MEPs approved new EU privacy rules today (14 April), including a regulation on consumer privacy that attracted the aggressive ire of lobbyists during its four-year run through negotiations in the European Parliament.
The new data protection regulation drew a total of 3,999 amendments from MEPs, topping all other pieces of legislation in the Parliament’s history, a spokesperson confirmed.
German Green MEP Jan Philipp Albrecht (Bündnis 90/Die Grünen) said the number of amendments was a direct result of lobbyists of different stripes pushing changes on the bill.

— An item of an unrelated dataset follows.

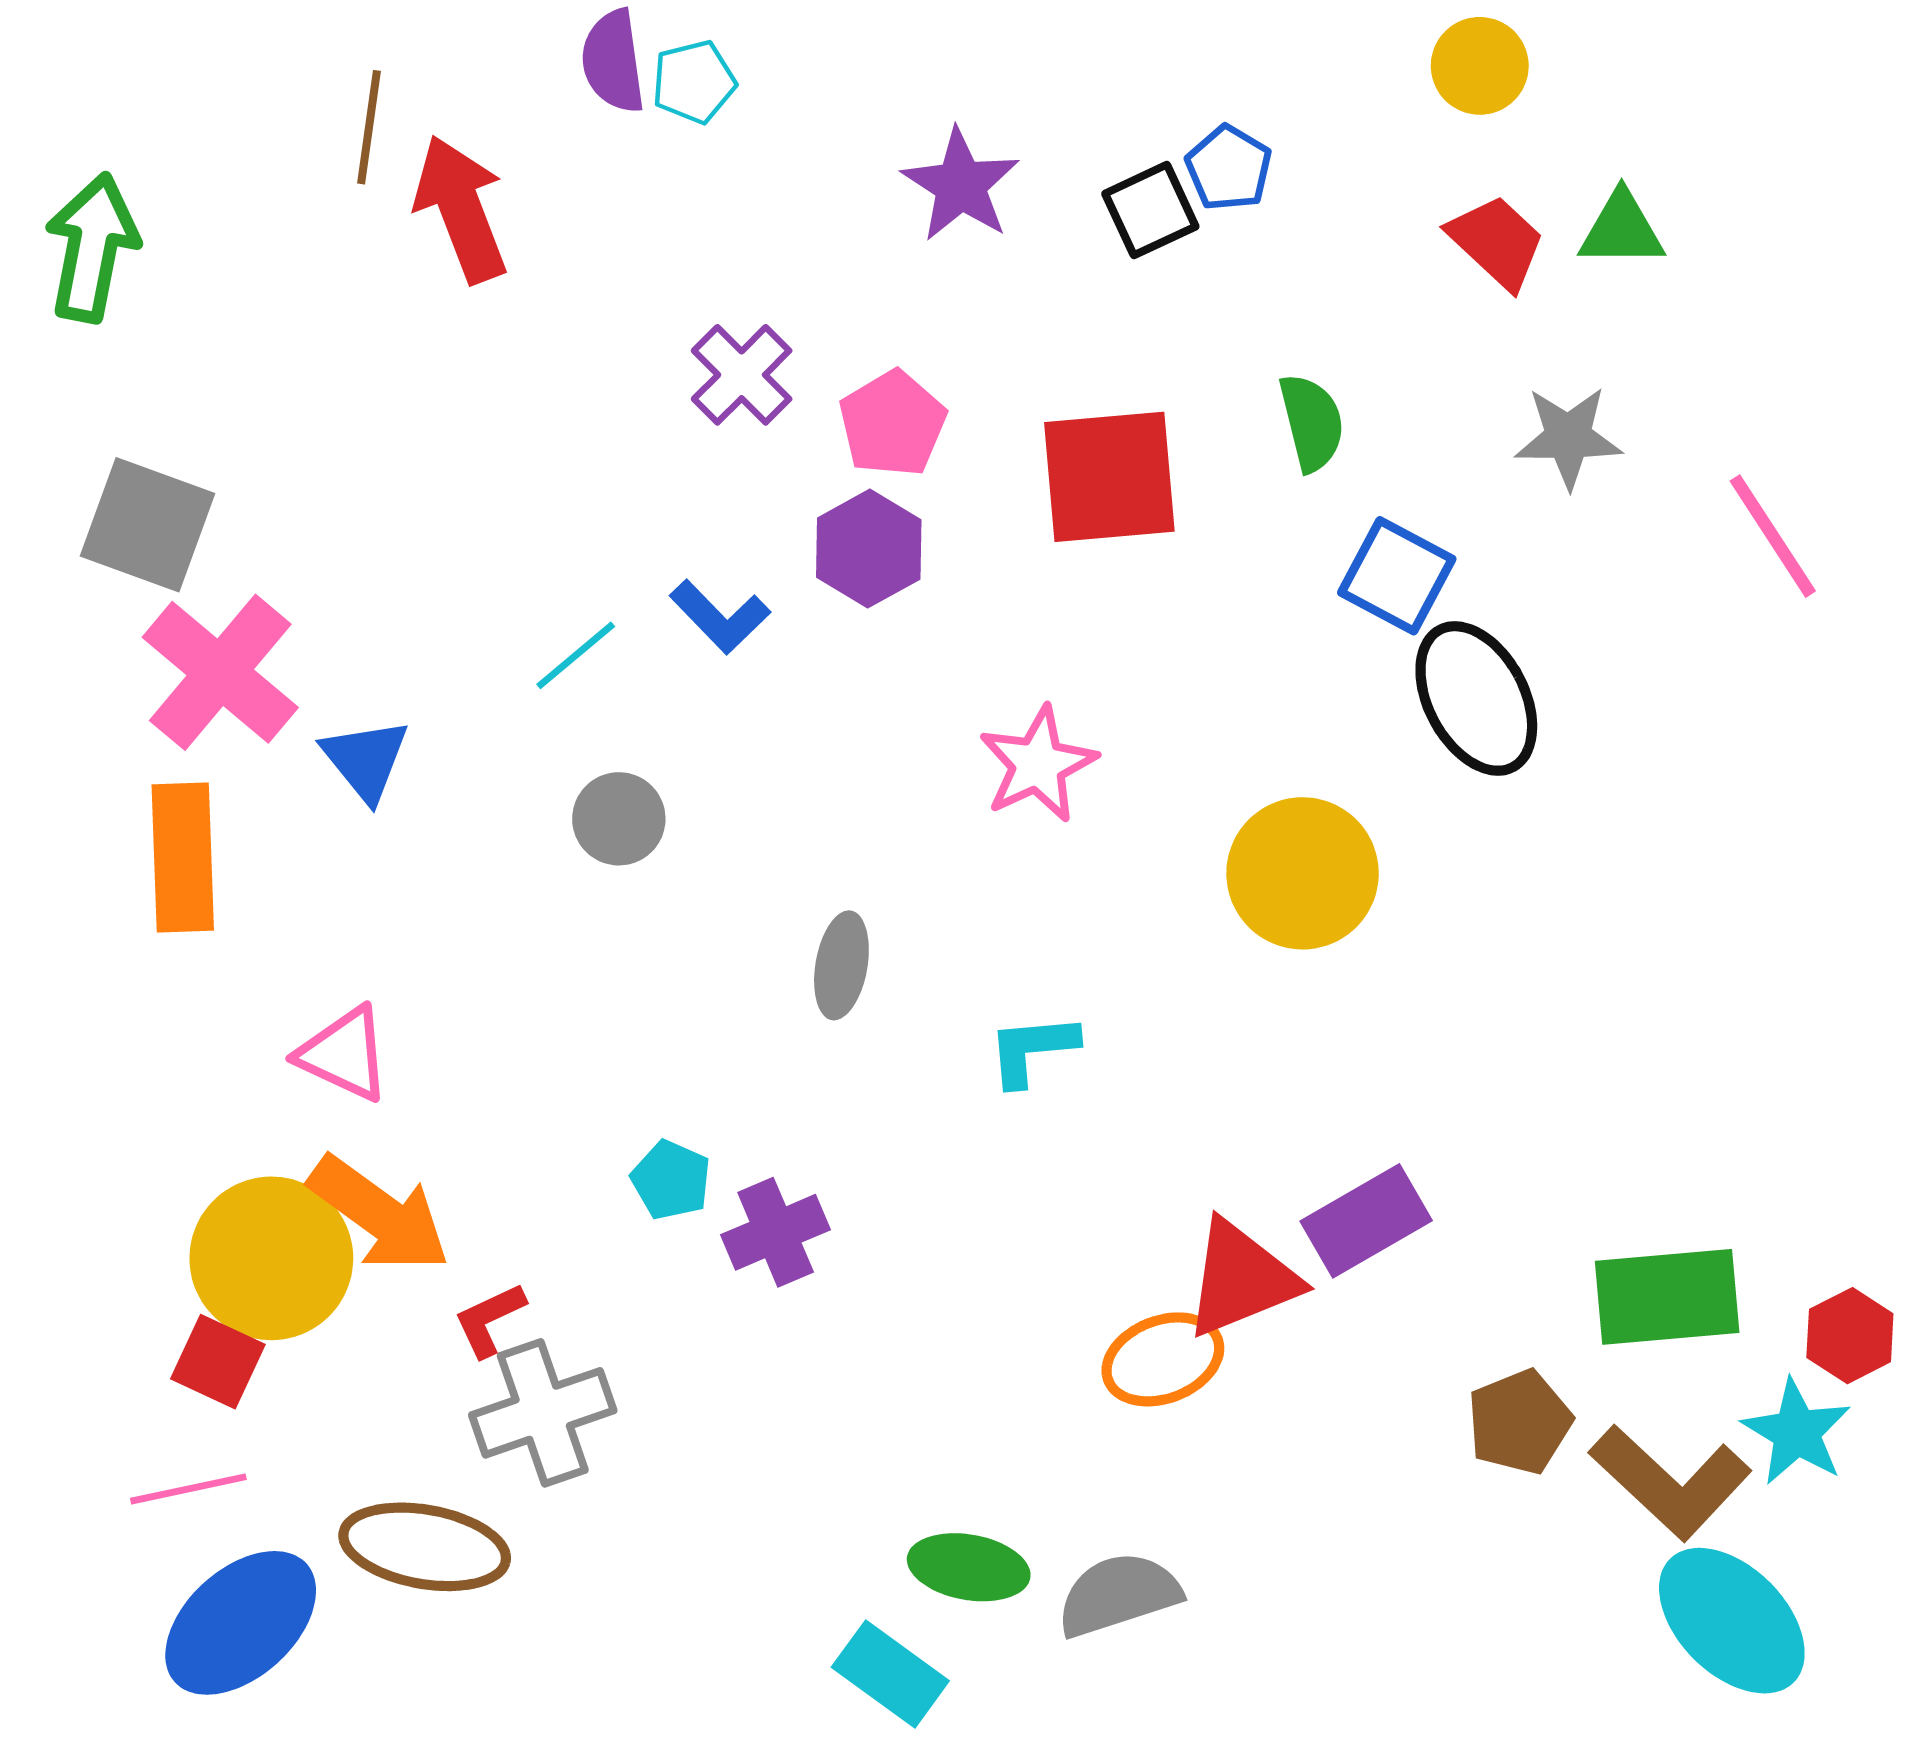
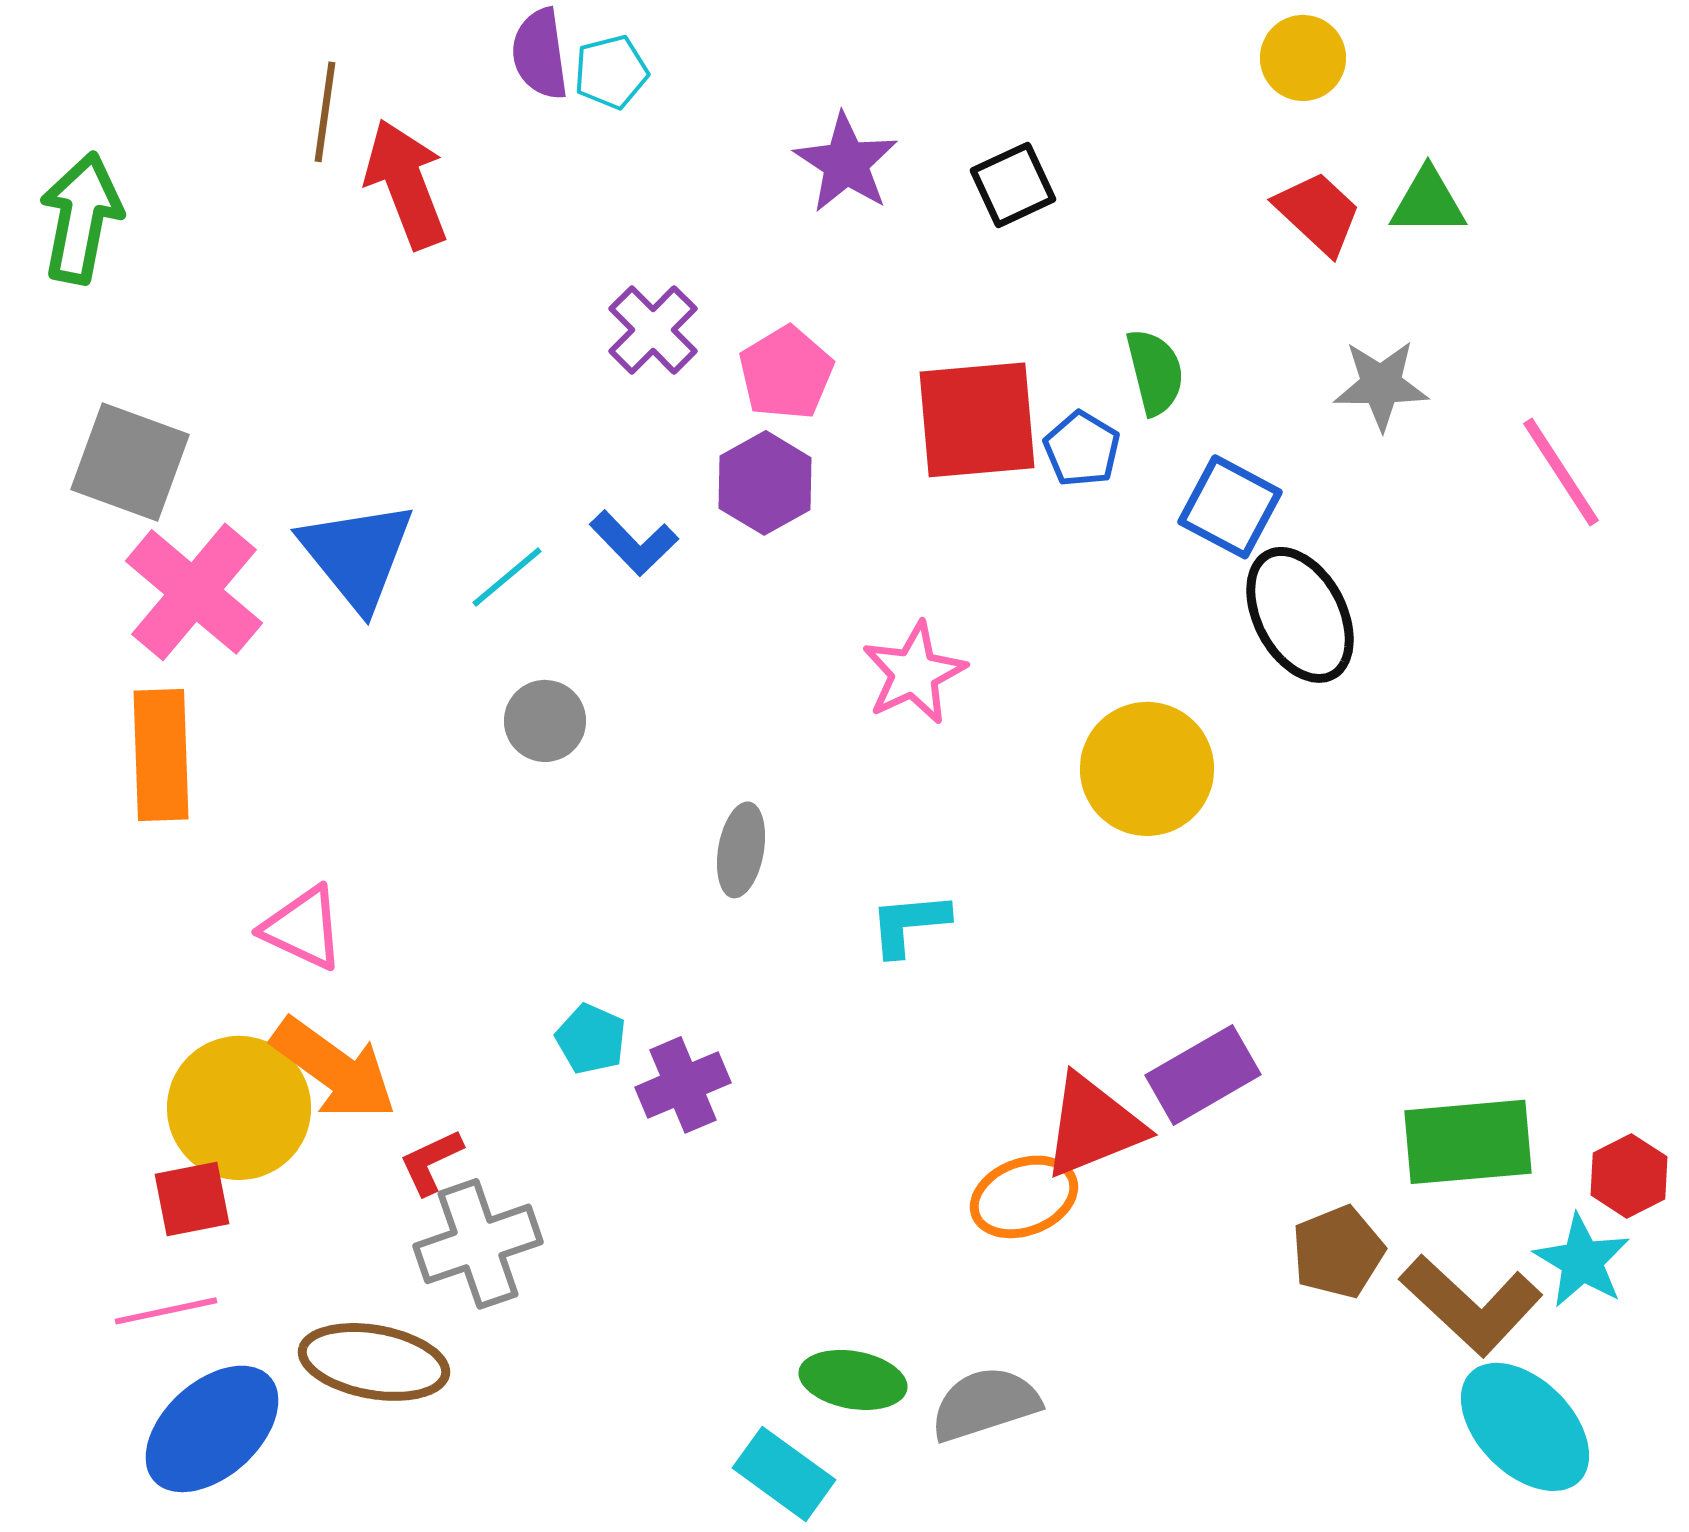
blue pentagon: (1229, 168) -> (1082, 449), moved
blue triangle: (366, 760) -> (357, 555), moved, size x1.5
red square: (218, 1362) -> (192, 1199), turned -36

“With those figures you can see that these questions of personal data protection are fundamental questions for tomorrow’s economic and legal framework, they’re not just technical questions,” Albrecht said when asked about the 3,999 amendments.
Albrecht said that in addition to working through the amendments with his assistants, he had to ask the Parliament to assign more staff members to the Civil Liberties, Justice and Home Affairs Committee (LIBE) to deal with the flood of requests to change the privacy bill.
Despite all the lobbying on Albrecht’s original draft, he calls the regulation that was passed today a “very good compromise”.
“It will have an impact on the world-wide global dimension of this field and the treatment of personal data,” he said.
The regulation is set to go into effect in 2018. A directive on data protection, which regulates public authorities use of personal data (not consumer data), was also passed today. Both laws were approved without a vote.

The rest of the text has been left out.